The new initiative combines studies conducted by each organization to create the world’s largest register of children and young people involved in JIA research.

“The long-term effects and safety of biologic drugs for children remains one of the top research priorities for children and their families living with JIA,” Kimme Hyrich, MD, PhD, a rheumatologist at the University of Manchester, where the register is overseen, said in a press release.

“This funding extension means that we can continue to add data to this rich national resource for at least 4 more years,” she said.

Biologics are medicinal products whose components have been isolated from living organisms, whether occurring naturally in the body or made in the laboratory. Examples of such therapies for the treatment of JIA include Enbrel (etanercept) and Orencia (abatecept), as well as Ilaris (canakinumab), and Actemra (tocilizumab).

Taken together, biological therapies are disease-modifying anti-rheumatic drugs given to patients who are intolerant to synthetic medications, such as methotrexate, or who do not respond to them.
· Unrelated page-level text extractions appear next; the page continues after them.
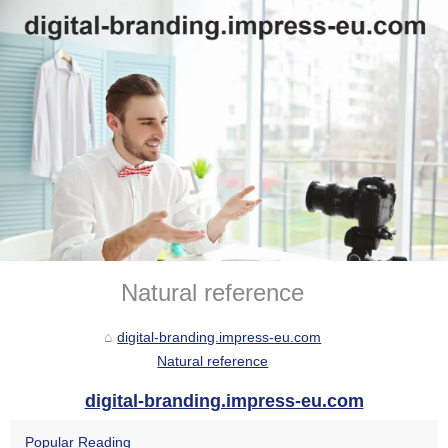
Natural reference
digital-branding.impress-eu.com
Natural reference
digital-branding.impress-eu.com
Popular Reading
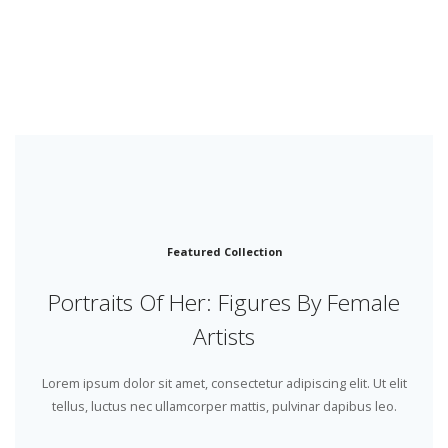
Featured Collection
Portraits Of Her: Figures By Female
Artists
Lorem ipsum dolor sit amet, consectetur adipiscing elit. Ut elit
tellus, luctus nec ullamcorper mattis, pulvinar dapibus leo.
Despite having been proven safe and effective in clinical trials, much remains unknown regarding the long-term effects of biologics and biosimilars.

Biosimilars have similar properties to their reference biological treatments, as well as like safety and efficacy, but are generally less expensive. They were developed with the goal of lowering healthcare costs and providing access to more treatments.

“The UK JIA Biologics Register offers a rich resource in which studies of treatment outcomes can be undertaken,” Hyrich said.

Key findings from JIA studies within the register have shed light on the effects of treatment on disease activity and on the relative benefits of changing a biologic therapy. They also have helped scientists determine which clinical findings should be considered in the choice of a biologic therapy.

For example, one study found that one year of Enbrel use resulted in 38% of patients achieving excellent responses, and 48% achieving minimal disease activity.

An analysis of the relative benefits of switching to a second biologic therapy after a child fails to respond to the first — as recommended per national guidelines in the U.K. — found that changing to a different type of biologic leads to similar outcomes. The results showed that the new therapy usually works in a similar way as the one from which the patient switched.

A third study identified uveitis — an inflammation in the eye associated with JIA — and systemic JIA as deciding factors when choosing a first biologic treatment. Findings like this could inform future treatment guidelines, clinical practice, and research, the scientists note.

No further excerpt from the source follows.